● **Source records**:
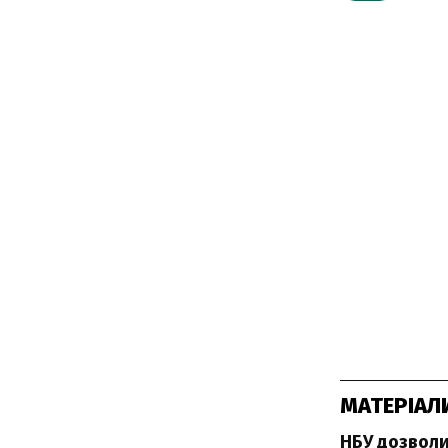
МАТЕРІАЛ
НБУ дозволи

==

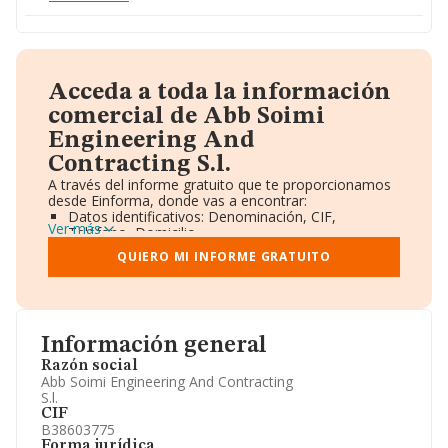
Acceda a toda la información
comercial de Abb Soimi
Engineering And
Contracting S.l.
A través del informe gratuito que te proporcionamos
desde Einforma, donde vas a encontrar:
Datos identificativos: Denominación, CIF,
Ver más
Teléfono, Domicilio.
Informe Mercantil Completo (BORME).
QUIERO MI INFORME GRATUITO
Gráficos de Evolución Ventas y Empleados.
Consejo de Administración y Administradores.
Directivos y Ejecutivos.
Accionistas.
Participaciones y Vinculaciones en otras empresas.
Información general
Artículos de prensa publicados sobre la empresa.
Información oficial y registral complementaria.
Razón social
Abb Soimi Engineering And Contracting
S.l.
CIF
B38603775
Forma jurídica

● **Directions**:
Give only the number of lines in the listing above that include the string "Contracting".

● **Answer to the exercise**:
2